Pazarda rekabetin gittikçe artması farklılaşmayı gerektirmiştir. Farklılaşan ve kişiselleşen markalar daha kolay bir şekilde tüketiciye ulaşmıştırlar ve daha verimli ilişkiler kurmaktadırlar. Bu şekilde karşılıklı fayda sağlanan mutualist bir yapı kurulmuştur. Müşteri ile marka arasında bu şekilde kolektif bir topluluk oluşmuştur. Marka topluluklarının doğuşu bu şekilde olmuş ve müşteriler sosyalleşmeye başlamışlardır. Teknolojinin gelişmesiyle birlikte pazarlama ve iletişim faaliyetlerindeki geleneksel yaklaşımlar değişiklik yaşamıştır. Reklam kampanyalarının tek yönlü yapılması daha az etki göstermeye başlamıştır. İnternet ve cep telefonunda yaşanan hızlı gelişmeler sonucunda sosyal medyaya erişimin kolaylaşması, insanların kolayca birbirine bağlanabilmesini sağlayarak yoğun bir etkileşim yaratılmıştır. Markalar ise bu etkileşimlerden yararlanmak istemiş ve tüketiciyle yakın ilişkiler kurmak ve marka bağlılığını arttırmak için topluluklar oluşturmuşlardır (Bilgen, 2016).

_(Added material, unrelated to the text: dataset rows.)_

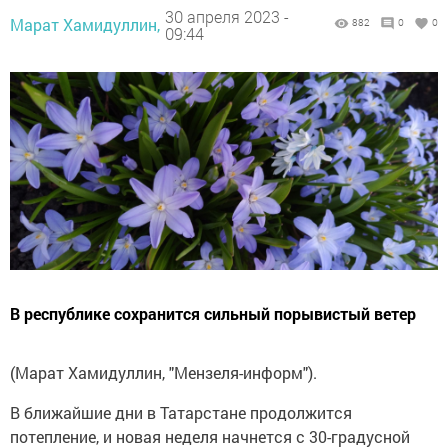
30 апреля 2023 -
Марат Хамидуллин,
882
0
0
09:44
В республике сохранится сильный порывистый ветер
(Марат Хамидуллин, "Мензеля-информ").
В ближайшие дни в Татарстане продолжится
потепление, и новая неделя начнется с 30-градусной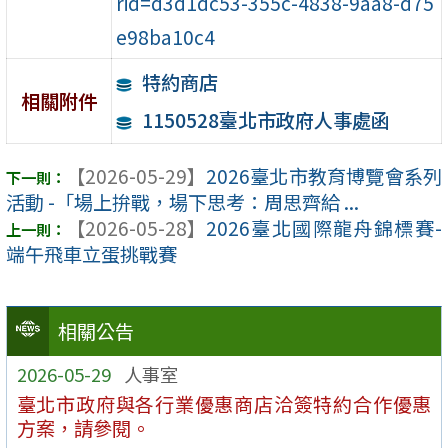
rid=d3d1dc53-355c-4838-9aa8-d75
e98ba10c4
特約商店
相關附件
1150528臺北市政府人事處函
【2026-05-29】
2026臺北市教育博覽會系列
活動 -「場上拚戰，場下思考：周思齊給 ...
【2026-05-28】
2026臺北國際龍舟錦標賽-
端午飛車立蛋挑戰賽
相關公告
2026-05-29
人事室
臺北市政府與各行業優惠商店洽簽特約合作優惠
方案，請參閱。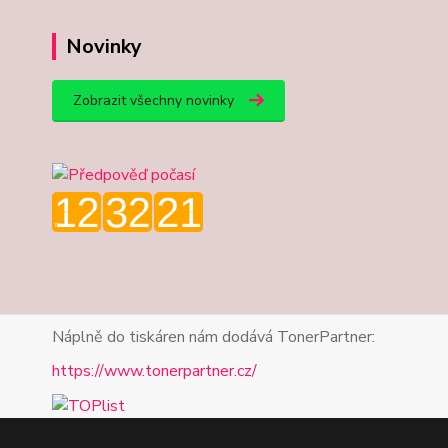
Novinky
Zobrazit všechny novinky
Náplně do tiskáren nám dodává TonerPartner:
https://www.tonerpartner.cz/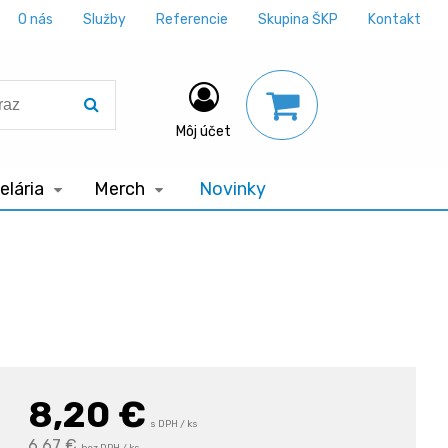
O nás
Služby
Referencie
Skupina ŠKP
Kontakt
Môj účet
lária
Merch
Novinky
8,20
€
s DPH / ks
6,67 €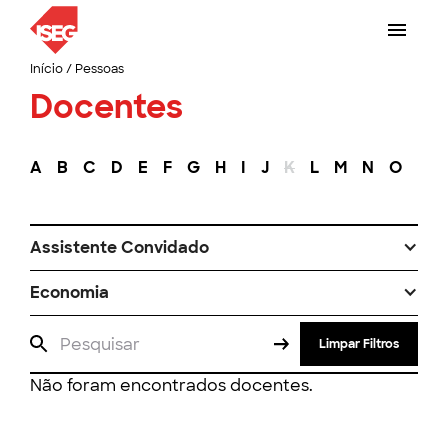
Início
/
Pessoas
Docentes
A
B
C
D
E
F
G
H
I
J
K
L
M
N
O
P
Assistente Convidado
Economia
Limpar Filtros
Não foram encontrados docentes.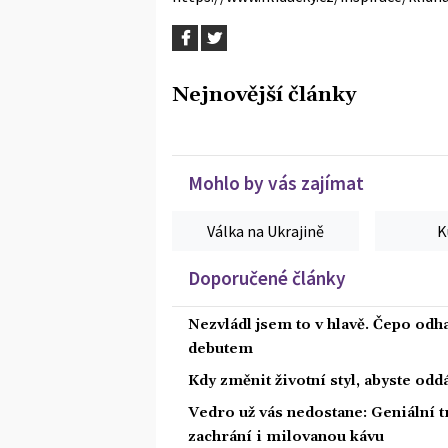
Nejnovější články
Mohlo by vás zajímat
Válka na Ukrajině
K
Doporučené články
Nezvládl jsem to v hlavě. Čepo odh
debutem
Kdy změnit životní styl, abyste od
Vedro už vás nedostane: Geniální t
zachrání i milovanou kávu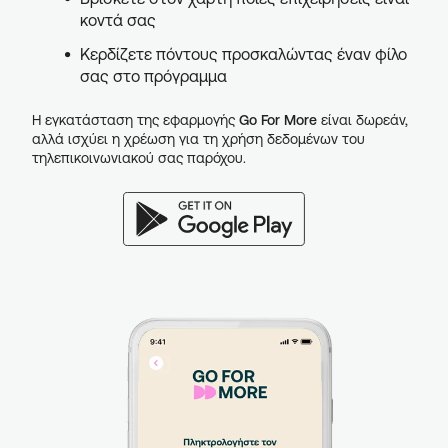
κοντά σας
Κερδίζετε πόντους προσκαλώντας έναν φίλο
σας στο πρόγραμμα
Η εγκατάσταση της εφαρμογής
Go For More
είναι δωρεάν,
αλλά ισχύει η χρέωση για τη χρήση δεδομένων του
τηλεπικοινωνιακού σας παρόχου.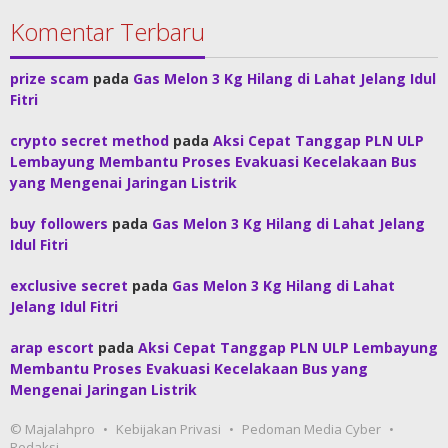
Komentar Terbaru
prize scam
pada
Gas Melon 3 Kg Hilang di Lahat Jelang Idul
Fitri
crypto secret method
pada
Aksi Cepat Tanggap PLN ULP
Lembayung Membantu Proses Evakuasi Kecelakaan Bus
yang Mengenai Jaringan Listrik
buy followers
pada
Gas Melon 3 Kg Hilang di Lahat Jelang
Idul Fitri
exclusive secret
pada
Gas Melon 3 Kg Hilang di Lahat
Jelang Idul Fitri
arap escort
pada
Aksi Cepat Tanggap PLN ULP Lembayung
Membantu Proses Evakuasi Kecelakaan Bus yang
Mengenai Jaringan Listrik
© Majalahpro
Kebijakan Privasi
Pedoman Media Cyber
Redaksi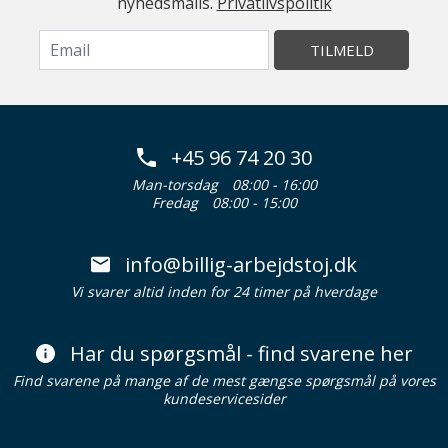
nyhedsmails.
Privatlivspolitik
TILMELD
+45 96 74 20 30
Man-torsdag
08:00 - 16:00
Fredag
08:00 - 15:00
info@billig-arbejdstoj.dk
Vi svarer altid inden for 24 timer på hverdage
Har du spørgsmål - find svarene her
Find svarene på mange af de mest gængse spørgsmål på vores
kundeservicesider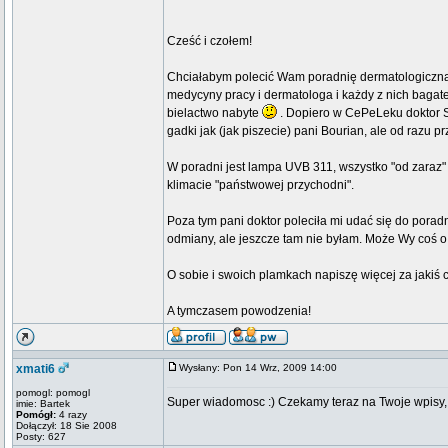
Cześć i czołem!
Chciałabym polecić Wam poradnię dermatologiczną 
medycyny pracy i dermatologa i każdy z nich bagat
bielactwo nabyte
. Dopiero w CePeLeku doktor Sz
gadki jak (jak piszecie) pani Bourian, ale od razu pr
W poradni jest lampa UVB 311, wszystko "od zaraz" i
klimacie "państwowej przychodni".
Poza tym pani doktor poleciła mi udać się do porad
odmiany, ale jeszcze tam nie byłam. Może Wy coś o n
O sobie i swoich plamkach napiszę więcej za jakiś c
A tymczasem powodzenia!
xmati6
Wysłany: Pon 14 Wrz, 2009 14:00
pomogl: pomogl
Super wiadomosc :) Czekamy teraz na Twoje wpisy, zd
imie: Bartek
Pomógł:
4 razy
Dołączył: 18 Sie 2008
Posty: 627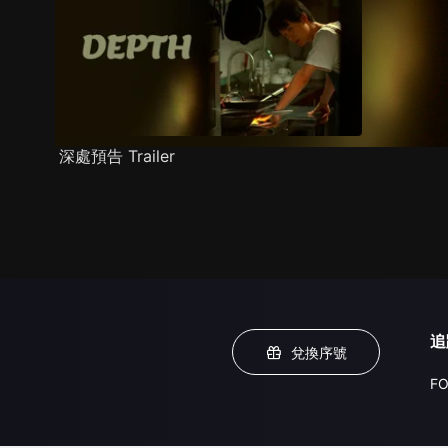
深處預告 Trailer
追
兌換序號
FO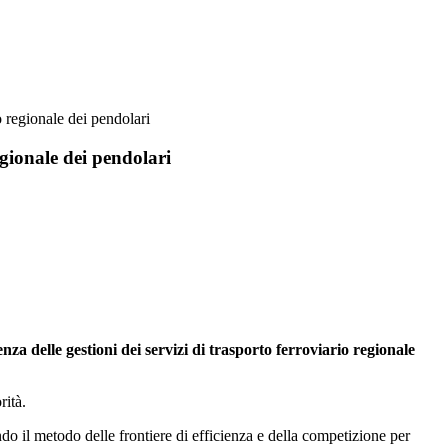
io regionale dei pendolari
regionale dei pendolari
enza delle gestioni dei servizi di trasporto ferroviario regionale
rità.
ondo il metodo delle frontiere di efficienza e della competizione per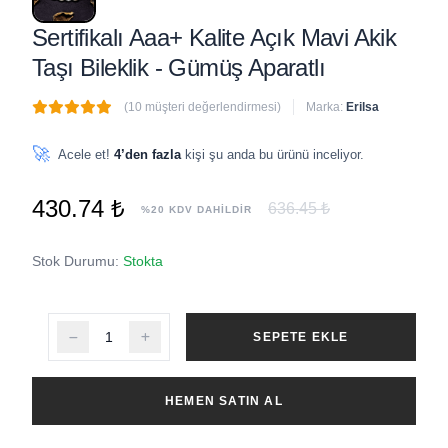
Sertifikalı Aaa+ Kalite Açık Mavi Akik
Taşı Bileklik - Gümüş Aparatlı
(10 müşteri değerlendirmesi)
Marka:
Erilsa
🔥
2 adet
son 1 saat içinde satıldı
🚀
Acele et!
4’den fazla
kişi şu anda bu ürünü inceliyor.
430.74 ₺
636.45 ₺
%20 KDV DAHİLDİR
Stok Durumu:
Stokta
SEPETE EKLE
HEMEN SATIN AL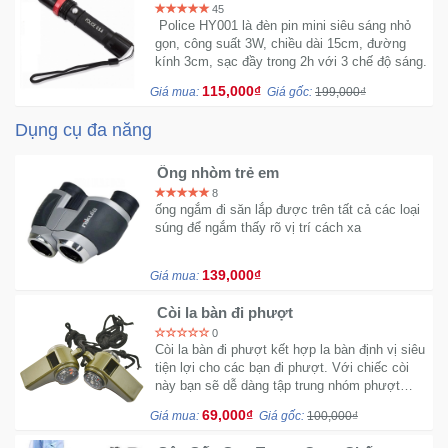
loại 1
45
Police HY001 là đèn pin mini siêu sáng nhỏ
gọn, công suất 3W, chiều dài 15cm, đường
kính 3cm, sạc đầy trong 2h với 3 chế độ sáng.
115,000₫
Giá mua:
Giá gốc:
199,000₫
Dụng cụ đa năng
Ống nhòm trẻ em
8
ống ngắm đi săn lắp được trên tất cả các loại
súng để ngắm thấy rõ vị trí cách xa
139,000₫
Giá mua:
Còi la bàn đi phượt
0
Còi la bàn đi phượt kết hợp la bàn định vị siêu
tiện lợi cho các bạn đi phượt. Với chiếc còi
này bạn sẽ dễ dàng tập trung nhóm phượt
tăng tình đoàn kết và cộng đồng hơn.
69,000₫
Giá mua:
Giá gốc:
100,000₫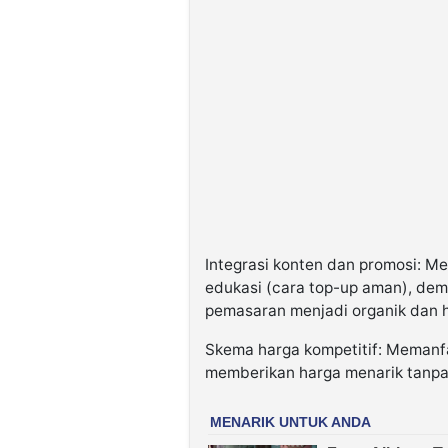
Integrasi konten dan promosi: M
edukasi (cara top-up aman), dem
pemasaran menjadi organik dan 
Skema harga kompetitif: Meman
memberikan harga menarik tanp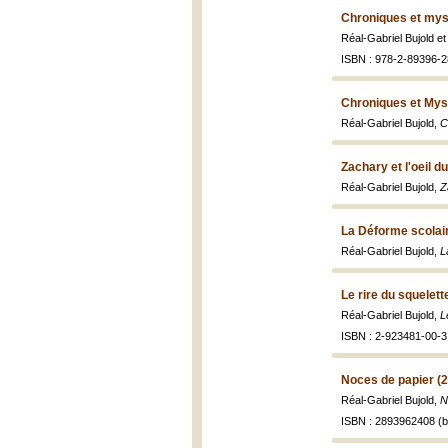
Chroniques et myst
Réal-Gabriel Bujold 
ISBN : 978-2-89396-2
Chroniques et Myst
Réal-Gabriel Bujold,
C
Zachary et l'oeil d
Réal-Gabriel Bujold,
Z
La Déforme scolai
Réal-Gabriel Bujold,
L
Le rire du squelett
Réal-Gabriel Bujold,
L
ISBN : 2-923481-00-3 
Noces de papier (
Réal-Gabriel Bujold,
N
ISBN : 2893962408 (br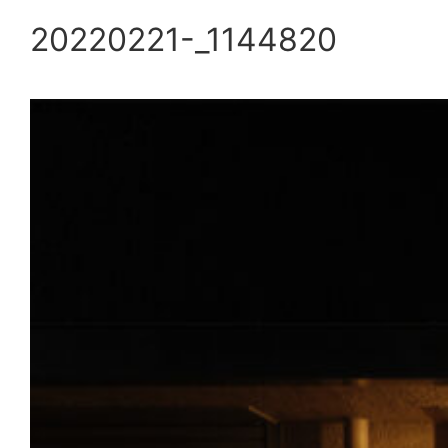
20220221-_1144820
内
容
を
ス
キ
ッ
プ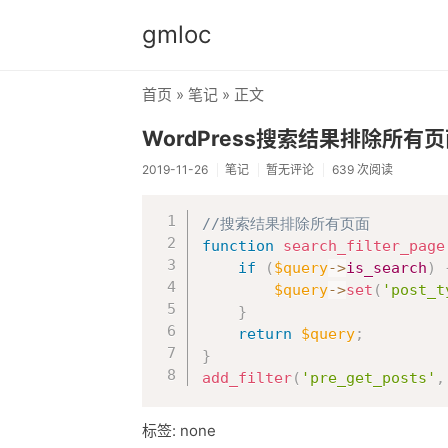
gmloc
首页
»
笔记
» 正文
WordPress搜索结果排除所有
2019-11-26
笔记
暂无评论
639 次阅读
//搜索结果排除所有页面
function
search_filter_page
if
(
$query
->
is_search
)
$query
->
set
(
'post_t
}
return
$query
;
}
add_filter
(
'pre_get_posts'
,
标签: none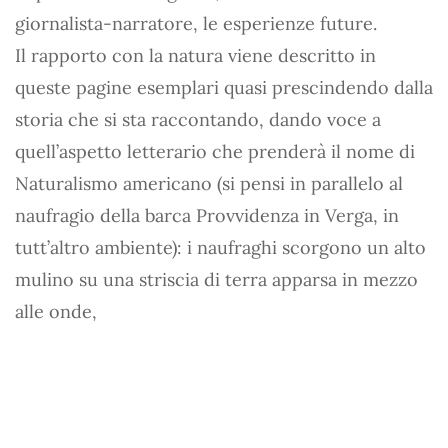
giornalista-narratore, le esperienze future.
Il rapporto con la natura viene descritto in
queste pagine esemplari quasi prescindendo dalla
storia che si sta raccontando, dando voce a
quell’aspetto letterario che prenderà il nome di
Naturalismo americano (si pensi in parallelo al
naufragio della barca Provvidenza in Verga, in
tutt’altro ambiente): i naufraghi scorgono un alto
mulino su una striscia di terra apparsa in mezzo
alle onde,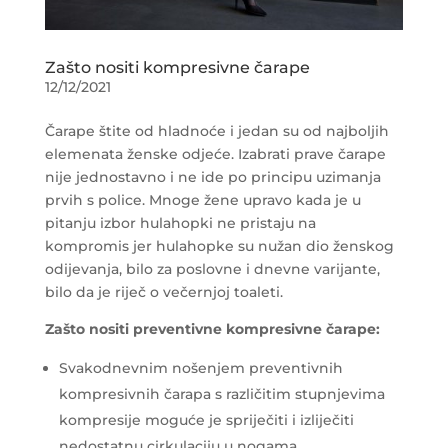
Zašto nositi kompresivne čarape
12/12/2021
Čarape štite od hladnoće i jedan su od najboljih
elemenata ženske odjeće. Izabrati prave čarape
nije jednostavno i ne ide po principu uzimanja
prvih s police. Mnoge žene upravo kada je u
pitanju izbor hulahopki ne pristaju na
kompromis jer hulahopke su nužan dio ženskog
odijevanja, bilo za poslovne i dnevne varijante,
bilo da je riječ o večernjoj toaleti.
Zašto nositi preventivne kompresivne čarape:
Svakodnevnim nošenjem preventivnih
kompresivnih čarapa s različitim stupnjevima
kompresije moguće je spriječiti i izliječiti
nedostatnu cirkulaciju u nogama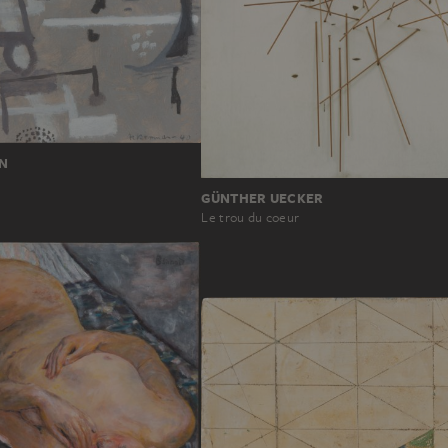
N
GÜNTHER UECKER
Le trou du coeur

1995’te Minnesota’da yapılan bir tüketici araştırmaları seminerinde “marka toplulukları” kavramından ilk kez bahsedilmiştir. Muniz ve O’Guinn (2001), marka topluluklarını şu şekilde tanımlamışlardır: “Özellik kazanmış, coğrafi bir sınırı olmayan, bir markanın hayranlarının oluşturduğu sosyal ilişkiler bütünüdür.”

26

Marka toplulukları, yalnızca müşterilerin oluşturduğu bir kalabalık olarak algılanmamalıdır. İşlevsel olması ve marka yararı sağlamasının yanında marka toplulukları, müşterilerin ortak bir kimliğe sahip olmalarını sağlamakta ve onlara markaya ilişkin bir aidiyet duygusu aşılamaktadır (Varnalı, 2017).